Page:Cooper - Œuvres complètes, éd Gosselin, tome 22, 1845.djvu/32

La bibliothèque libre.
Le texte de cette page a été corrigé et est conforme au fac-similé.

Je ne m’étais jamais demandé si Lucie était jolie. Je voyais qu’elle était agréable ; je m’imaginais qu’elle me le paraissait même plus qu’à aucun autre, et je ne regardais jamais sa figure ouverte et enjouée sans un sentiment de sécurité et de bonheur. Quand ses yeux rencontraient les miens, c’était avec une expression de franchise qui disait aussi éloquemment que des yeux peuvent parler, qu’elle n’avait rien à cacher.


CHAPITRE II.


Cesse de m’arrêter, mon cher Protens ; les jeunes gens qui restent enfermés chez eux, ont toujours l’esprit borné. — Viens plutôt avec moi admirer les merveilles de l’univers.
Shakespeare..


Pendant l’année qui succéda à celle où j’avais dû partir pour Yale, M. Hardinge avait suivi une méthode très-judicieuse pour mon éducation. Au lieu de me faire commencer l’étude des ouvrages que je devais voir dans cette institution, afin que j’eusse moins de peine ensuite, autrement dit pour alléger mes travaux futurs, pour favoriser ma paresse, il me remit aux éléments jusqu’à ce qu’il fût bien sûr que je les possédais à fond. Je savais mes deux grammaires littéralement par cœur, et jusqu’aux moindres notes. Aucun passage, aucune règle ne restait sans explication ; j’appris aussi à scander, ce qui, il y a cinquante ans, suffisait en Amérique pour faire une réputation de savant[1]. Ensuite nous dirigeâmes nos efforts vers les mathématiques, science que M. Hardinge pensait justement que je ne pourrais jamais posséder trop à fond. En peu de semaines, je savais à merveille mon arithmétique, dont j’avais déjà une certaine teinture ; puis j’attaquai la trigonométrie, ainsi que quelques-uns des problèmes de géométrie les plus utiles. Voilà où j’en étais au moment de la mort de ma mère.
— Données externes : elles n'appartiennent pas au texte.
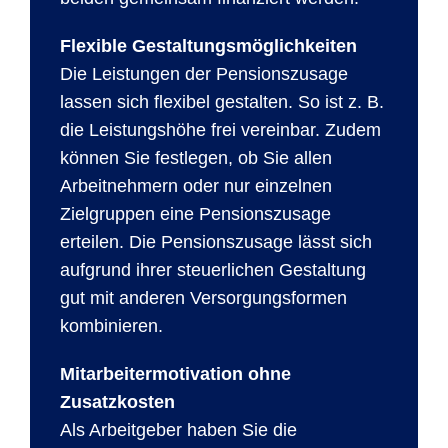
Flexible Gestaltungsmöglichkeiten
Die Leistungen der Pensionszusage
lassen sich flexibel gestalten. So ist z. B.
die Leistungshöhe frei vereinbar. Zudem
können Sie festlegen, ob Sie allen
Arbeitnehmern oder nur einzelnen
Zielgruppen eine Pensionszusage
erteilen. Die Pensionszusage lässt sich
aufgrund ihrer steuerlichen Gestaltung
gut mit anderen Versorgungsformen
kombinieren.
Mitarbeitermotivation ohne
Zusatzkosten
Als Arbeitgeber haben Sie die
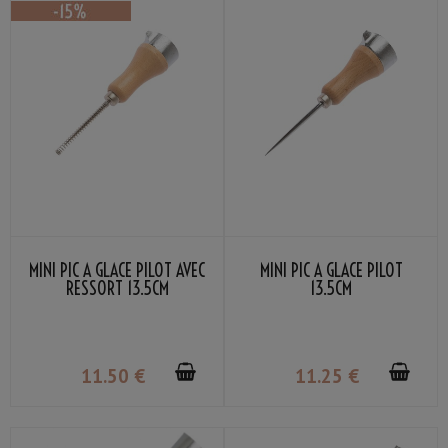
MINI PIC À GLACE PILOT AVEC
MINI PIC À GLACE PILOT
RESSORT 13.5CM
13.5CM
11
.50
€
11
.25
€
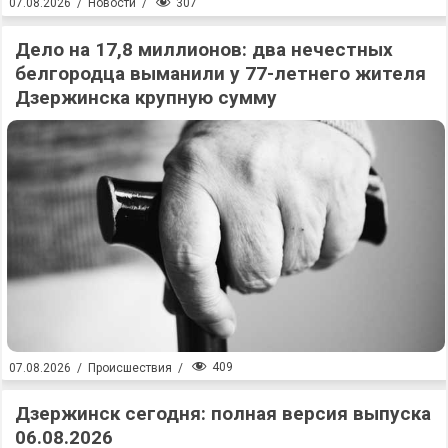
307
07.08.2026
/
Новости
/
Дело на 17,8 миллионов: два нечестных
белгородца выманили у 77-летнего жителя
Дзержинска крупную сумму
409
07.08.2026
/
Происшествия
/
Дзержинск сегодня: полная версия выпуска
06.08.2026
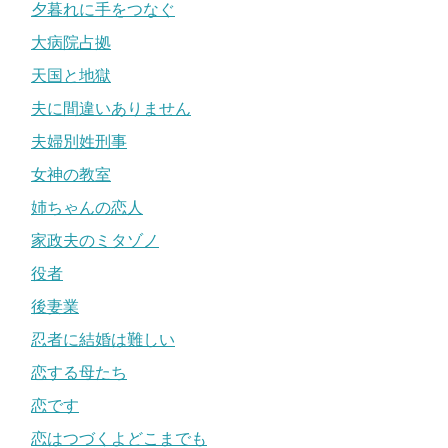
夕暮れに手をつなぐ
大病院占拠
天国と地獄
夫に間違いありません
夫婦別姓刑事
女神の教室
姉ちゃんの恋人
家政夫のミタゾノ
役者
後妻業
忍者に結婚は難しい
恋する母たち
恋です
恋はつづくよどこまでも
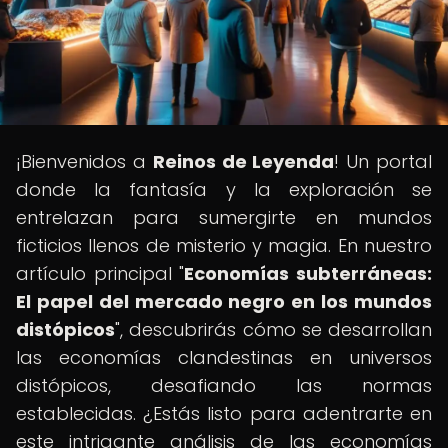
¡Bienvenidos a
Reinos de Leyenda
! Un portal
donde la fantasía y la exploración se
entrelazan para sumergirte en mundos
ficticios llenos de misterio y magia. En nuestro
artículo principal "
Economías subterráneas:
El papel del mercado negro en los mundos
distópicos
", descubrirás cómo se desarrollan
las economías clandestinas en universos
distópicos, desafiando las normas
establecidas. ¿Estás listo para adentrarte en
este intrigante análisis de las economías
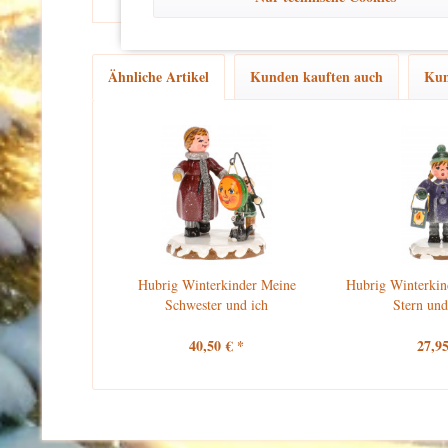
Ähnliche Artikel
Kunden kauften auch
Kun
Hubrig Winterkinder Meine
Hubrig Winterkin
Schwester und ich
Stern und
40,50 € *
27,95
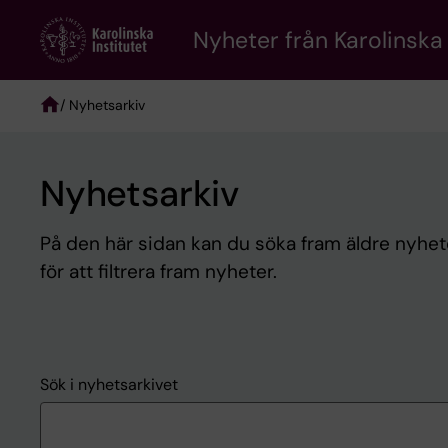
Skip
to
Nyheter från Karolinska 
main
content
/ Nyhetsarkiv
Breadcrumb
Nyhetsarkiv
På den här sidan kan du söka fram äldre nyheter
för att filtrera fram nyheter.
Sök i nyhetsarkivet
Je l’ai déjà dit, je n’avais nulle inclination pour devenir savant. On pouvait me forcer à étudier le droit ; mais j’étais bien décidé à ne jamais en faire mon état. Sur ce point ma détermination était bien prise, et, quand ma mère aurait vécu, je n’aurais point changé,

  1. L’auteur eut pour maître un gradué d’Oxford, qui lui apprit à scander en 1801. La classe où il entra dans l’institution d’Yale, en 1803, fut la première où l’on fit cet exercice, encore se borne-t-on à scander le vers hexamètre d’Homère et de Virgile. La quantité n’était nullement en honneur dans ce pays. (Note de l’auteur.)